Dataset extract:
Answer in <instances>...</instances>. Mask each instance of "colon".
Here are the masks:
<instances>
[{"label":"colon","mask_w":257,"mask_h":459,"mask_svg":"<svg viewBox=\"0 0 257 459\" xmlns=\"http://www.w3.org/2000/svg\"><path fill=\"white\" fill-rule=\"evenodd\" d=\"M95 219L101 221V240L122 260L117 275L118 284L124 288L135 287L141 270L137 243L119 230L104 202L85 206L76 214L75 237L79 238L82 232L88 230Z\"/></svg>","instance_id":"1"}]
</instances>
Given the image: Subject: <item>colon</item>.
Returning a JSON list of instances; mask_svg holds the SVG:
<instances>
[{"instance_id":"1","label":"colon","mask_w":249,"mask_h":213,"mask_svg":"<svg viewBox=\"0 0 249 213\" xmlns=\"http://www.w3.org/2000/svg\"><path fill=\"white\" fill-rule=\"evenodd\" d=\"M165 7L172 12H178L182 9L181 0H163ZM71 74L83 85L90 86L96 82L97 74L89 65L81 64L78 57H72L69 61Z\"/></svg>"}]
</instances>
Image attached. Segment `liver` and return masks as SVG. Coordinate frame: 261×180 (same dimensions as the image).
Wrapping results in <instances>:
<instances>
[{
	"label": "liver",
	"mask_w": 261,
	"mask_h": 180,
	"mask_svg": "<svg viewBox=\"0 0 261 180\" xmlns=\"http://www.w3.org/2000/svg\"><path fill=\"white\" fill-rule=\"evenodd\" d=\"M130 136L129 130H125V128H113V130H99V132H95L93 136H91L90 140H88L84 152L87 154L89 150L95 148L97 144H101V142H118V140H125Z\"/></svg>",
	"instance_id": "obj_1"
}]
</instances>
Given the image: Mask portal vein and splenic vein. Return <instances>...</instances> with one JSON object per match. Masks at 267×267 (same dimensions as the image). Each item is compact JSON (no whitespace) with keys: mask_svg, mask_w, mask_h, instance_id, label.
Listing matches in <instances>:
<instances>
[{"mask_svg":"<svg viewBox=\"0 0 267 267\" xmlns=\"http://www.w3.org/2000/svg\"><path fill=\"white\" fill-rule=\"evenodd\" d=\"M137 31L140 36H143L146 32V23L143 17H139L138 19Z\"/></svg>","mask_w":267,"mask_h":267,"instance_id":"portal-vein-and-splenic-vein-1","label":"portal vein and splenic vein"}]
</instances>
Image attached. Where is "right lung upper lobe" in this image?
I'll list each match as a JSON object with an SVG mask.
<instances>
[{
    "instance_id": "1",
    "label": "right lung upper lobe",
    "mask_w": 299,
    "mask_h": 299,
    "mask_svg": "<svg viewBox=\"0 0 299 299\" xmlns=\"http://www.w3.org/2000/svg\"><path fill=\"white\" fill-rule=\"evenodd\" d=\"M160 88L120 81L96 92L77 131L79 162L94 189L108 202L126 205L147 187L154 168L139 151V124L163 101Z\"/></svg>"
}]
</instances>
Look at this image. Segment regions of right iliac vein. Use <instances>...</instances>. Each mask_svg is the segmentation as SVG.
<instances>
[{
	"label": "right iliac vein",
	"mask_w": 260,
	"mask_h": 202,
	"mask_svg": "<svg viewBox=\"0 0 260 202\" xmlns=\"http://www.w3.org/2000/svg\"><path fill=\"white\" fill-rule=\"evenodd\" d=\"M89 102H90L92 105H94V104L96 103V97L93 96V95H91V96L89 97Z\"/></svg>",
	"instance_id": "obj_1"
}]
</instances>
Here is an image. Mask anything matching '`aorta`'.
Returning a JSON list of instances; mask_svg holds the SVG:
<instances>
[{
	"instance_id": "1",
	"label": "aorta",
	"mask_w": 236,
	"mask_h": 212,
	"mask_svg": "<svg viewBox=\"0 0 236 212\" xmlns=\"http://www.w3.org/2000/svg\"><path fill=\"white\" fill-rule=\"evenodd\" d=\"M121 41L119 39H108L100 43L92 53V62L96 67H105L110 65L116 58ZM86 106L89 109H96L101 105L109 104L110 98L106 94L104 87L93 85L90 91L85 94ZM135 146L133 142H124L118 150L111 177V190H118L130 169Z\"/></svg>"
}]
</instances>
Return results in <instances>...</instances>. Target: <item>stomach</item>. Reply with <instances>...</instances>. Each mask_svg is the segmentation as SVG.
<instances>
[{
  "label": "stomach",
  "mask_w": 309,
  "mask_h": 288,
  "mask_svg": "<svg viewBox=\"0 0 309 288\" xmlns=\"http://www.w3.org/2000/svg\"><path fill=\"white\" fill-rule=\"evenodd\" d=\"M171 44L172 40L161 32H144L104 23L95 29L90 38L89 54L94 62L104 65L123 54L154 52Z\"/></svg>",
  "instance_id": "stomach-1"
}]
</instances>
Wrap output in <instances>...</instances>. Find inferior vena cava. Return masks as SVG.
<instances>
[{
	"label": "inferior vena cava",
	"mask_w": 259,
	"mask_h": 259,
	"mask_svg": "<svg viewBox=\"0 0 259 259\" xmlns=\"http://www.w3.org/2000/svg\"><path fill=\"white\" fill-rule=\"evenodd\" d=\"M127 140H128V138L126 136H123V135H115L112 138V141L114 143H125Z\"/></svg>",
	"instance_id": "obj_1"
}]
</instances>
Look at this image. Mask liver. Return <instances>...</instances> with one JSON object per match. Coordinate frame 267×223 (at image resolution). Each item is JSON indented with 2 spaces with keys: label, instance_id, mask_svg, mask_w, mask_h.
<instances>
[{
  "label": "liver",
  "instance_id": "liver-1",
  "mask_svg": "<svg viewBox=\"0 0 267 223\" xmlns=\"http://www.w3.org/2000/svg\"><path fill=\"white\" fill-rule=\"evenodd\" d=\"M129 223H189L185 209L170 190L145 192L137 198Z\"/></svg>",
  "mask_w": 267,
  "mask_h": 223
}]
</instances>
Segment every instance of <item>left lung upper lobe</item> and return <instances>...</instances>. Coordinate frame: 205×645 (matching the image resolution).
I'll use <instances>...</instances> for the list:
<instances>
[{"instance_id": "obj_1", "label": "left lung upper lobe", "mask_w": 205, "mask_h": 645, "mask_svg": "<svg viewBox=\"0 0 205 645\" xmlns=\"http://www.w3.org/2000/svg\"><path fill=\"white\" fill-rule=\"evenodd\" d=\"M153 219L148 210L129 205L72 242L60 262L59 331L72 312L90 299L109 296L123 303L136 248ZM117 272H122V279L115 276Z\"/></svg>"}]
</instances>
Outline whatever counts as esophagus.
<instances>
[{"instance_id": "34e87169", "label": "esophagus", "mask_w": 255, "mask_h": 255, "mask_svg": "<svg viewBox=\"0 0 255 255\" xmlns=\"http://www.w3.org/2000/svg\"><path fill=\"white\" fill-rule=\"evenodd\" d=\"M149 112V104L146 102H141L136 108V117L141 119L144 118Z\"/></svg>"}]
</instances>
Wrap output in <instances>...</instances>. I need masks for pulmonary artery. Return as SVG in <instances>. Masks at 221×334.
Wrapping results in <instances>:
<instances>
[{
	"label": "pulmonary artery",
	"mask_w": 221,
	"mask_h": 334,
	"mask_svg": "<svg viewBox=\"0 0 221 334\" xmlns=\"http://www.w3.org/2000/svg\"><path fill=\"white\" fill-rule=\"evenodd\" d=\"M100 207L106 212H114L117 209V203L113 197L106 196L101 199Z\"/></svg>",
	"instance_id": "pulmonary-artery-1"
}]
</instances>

Directions:
Here the goal is to repeat each entry exactly.

Answer:
Answer in <instances>...</instances>. Mask each instance of "colon".
Here are the masks:
<instances>
[{"label":"colon","mask_w":257,"mask_h":459,"mask_svg":"<svg viewBox=\"0 0 257 459\" xmlns=\"http://www.w3.org/2000/svg\"><path fill=\"white\" fill-rule=\"evenodd\" d=\"M95 219L101 221V240L122 260L117 275L118 284L124 288L135 287L141 270L137 243L119 230L104 202L85 206L76 214L75 237L79 238L82 232L88 230Z\"/></svg>","instance_id":"1"}]
</instances>
Given the image: Subject: <item>colon</item>.
Returning a JSON list of instances; mask_svg holds the SVG:
<instances>
[{"instance_id":"1","label":"colon","mask_w":249,"mask_h":213,"mask_svg":"<svg viewBox=\"0 0 249 213\" xmlns=\"http://www.w3.org/2000/svg\"><path fill=\"white\" fill-rule=\"evenodd\" d=\"M165 7L172 12H178L182 9L181 0H163ZM71 74L83 85L90 86L96 82L97 74L89 65L81 64L78 57H72L69 61Z\"/></svg>"}]
</instances>
Image attached. Segment `liver` and return masks as SVG. Coordinate frame: 261×180 (same dimensions as the image).
Wrapping results in <instances>:
<instances>
[{
	"label": "liver",
	"mask_w": 261,
	"mask_h": 180,
	"mask_svg": "<svg viewBox=\"0 0 261 180\" xmlns=\"http://www.w3.org/2000/svg\"><path fill=\"white\" fill-rule=\"evenodd\" d=\"M130 136L129 130H125V128H113V130H99V132H95L93 136H91L90 140H88L84 152L87 154L89 150L95 148L97 144H101V142H118V140H125Z\"/></svg>",
	"instance_id": "obj_1"
}]
</instances>
Given the image: Mask portal vein and splenic vein. Return <instances>...</instances> with one JSON object per match. Masks at 267×267 (same dimensions as the image). Each item is compact JSON (no whitespace) with keys: mask_svg, mask_w, mask_h, instance_id, label.
Listing matches in <instances>:
<instances>
[{"mask_svg":"<svg viewBox=\"0 0 267 267\" xmlns=\"http://www.w3.org/2000/svg\"><path fill=\"white\" fill-rule=\"evenodd\" d=\"M137 31L140 36H143L146 32V23L143 17H139L138 19Z\"/></svg>","mask_w":267,"mask_h":267,"instance_id":"portal-vein-and-splenic-vein-1","label":"portal vein and splenic vein"}]
</instances>
Image attached. Where is "right lung upper lobe" in this image?
I'll list each match as a JSON object with an SVG mask.
<instances>
[{
    "instance_id": "1",
    "label": "right lung upper lobe",
    "mask_w": 299,
    "mask_h": 299,
    "mask_svg": "<svg viewBox=\"0 0 299 299\" xmlns=\"http://www.w3.org/2000/svg\"><path fill=\"white\" fill-rule=\"evenodd\" d=\"M160 88L120 81L96 92L77 131L79 162L94 189L108 202L126 205L147 187L154 168L139 151V124L163 101Z\"/></svg>"
}]
</instances>
Look at this image. Segment regions of right iliac vein. Use <instances>...</instances>. Each mask_svg is the segmentation as SVG.
<instances>
[{
	"label": "right iliac vein",
	"mask_w": 260,
	"mask_h": 202,
	"mask_svg": "<svg viewBox=\"0 0 260 202\" xmlns=\"http://www.w3.org/2000/svg\"><path fill=\"white\" fill-rule=\"evenodd\" d=\"M89 102H90L92 105H94V104L96 103V97L93 96V95H91V96L89 97Z\"/></svg>",
	"instance_id": "obj_1"
}]
</instances>
Here is an image. Mask anything matching '`aorta`'.
Returning a JSON list of instances; mask_svg holds the SVG:
<instances>
[{
	"instance_id": "1",
	"label": "aorta",
	"mask_w": 236,
	"mask_h": 212,
	"mask_svg": "<svg viewBox=\"0 0 236 212\" xmlns=\"http://www.w3.org/2000/svg\"><path fill=\"white\" fill-rule=\"evenodd\" d=\"M121 41L119 39H108L100 43L92 53V62L96 67H105L110 65L116 58ZM86 106L89 109H96L101 105L109 104L110 98L106 94L104 87L93 85L90 91L85 94ZM135 146L133 142H124L118 150L111 177V190H118L130 169Z\"/></svg>"
}]
</instances>
Return results in <instances>...</instances>. Target: <item>stomach</item>. Reply with <instances>...</instances>. Each mask_svg is the segmentation as SVG.
<instances>
[{
  "label": "stomach",
  "mask_w": 309,
  "mask_h": 288,
  "mask_svg": "<svg viewBox=\"0 0 309 288\" xmlns=\"http://www.w3.org/2000/svg\"><path fill=\"white\" fill-rule=\"evenodd\" d=\"M171 44L172 40L161 32H144L104 23L95 29L90 38L89 54L94 62L104 65L123 54L154 52Z\"/></svg>",
  "instance_id": "stomach-1"
}]
</instances>
Wrap output in <instances>...</instances>. Find inferior vena cava. Return masks as SVG.
<instances>
[{
	"label": "inferior vena cava",
	"mask_w": 259,
	"mask_h": 259,
	"mask_svg": "<svg viewBox=\"0 0 259 259\" xmlns=\"http://www.w3.org/2000/svg\"><path fill=\"white\" fill-rule=\"evenodd\" d=\"M127 140H128V138L126 136H123V135H115L112 138V141L114 143H125Z\"/></svg>",
	"instance_id": "obj_1"
}]
</instances>
Look at this image. Mask liver. Return <instances>...</instances> with one JSON object per match. Coordinate frame 267×223 (at image resolution). Each item is JSON indented with 2 spaces with keys: label, instance_id, mask_svg, mask_w, mask_h.
<instances>
[{
  "label": "liver",
  "instance_id": "liver-1",
  "mask_svg": "<svg viewBox=\"0 0 267 223\" xmlns=\"http://www.w3.org/2000/svg\"><path fill=\"white\" fill-rule=\"evenodd\" d=\"M129 223H189L185 209L170 190L145 192L137 198Z\"/></svg>",
  "mask_w": 267,
  "mask_h": 223
}]
</instances>
Segment every instance of <item>left lung upper lobe</item> and return <instances>...</instances>. Coordinate frame: 205×645 (matching the image resolution).
I'll use <instances>...</instances> for the list:
<instances>
[{"instance_id": "obj_1", "label": "left lung upper lobe", "mask_w": 205, "mask_h": 645, "mask_svg": "<svg viewBox=\"0 0 205 645\" xmlns=\"http://www.w3.org/2000/svg\"><path fill=\"white\" fill-rule=\"evenodd\" d=\"M153 219L148 210L129 205L72 242L60 262L59 331L72 312L90 299L109 296L123 303L136 248ZM117 272H122V279L115 276Z\"/></svg>"}]
</instances>
Outline whatever counts as esophagus.
<instances>
[{"instance_id": "34e87169", "label": "esophagus", "mask_w": 255, "mask_h": 255, "mask_svg": "<svg viewBox=\"0 0 255 255\" xmlns=\"http://www.w3.org/2000/svg\"><path fill=\"white\" fill-rule=\"evenodd\" d=\"M149 112V104L146 102H141L136 108V117L141 119L144 118Z\"/></svg>"}]
</instances>
Wrap output in <instances>...</instances>. I need masks for pulmonary artery. Return as SVG in <instances>. Masks at 221×334.
Wrapping results in <instances>:
<instances>
[{
	"label": "pulmonary artery",
	"mask_w": 221,
	"mask_h": 334,
	"mask_svg": "<svg viewBox=\"0 0 221 334\" xmlns=\"http://www.w3.org/2000/svg\"><path fill=\"white\" fill-rule=\"evenodd\" d=\"M100 207L106 212H114L117 209V203L113 197L106 196L101 199Z\"/></svg>",
	"instance_id": "pulmonary-artery-1"
}]
</instances>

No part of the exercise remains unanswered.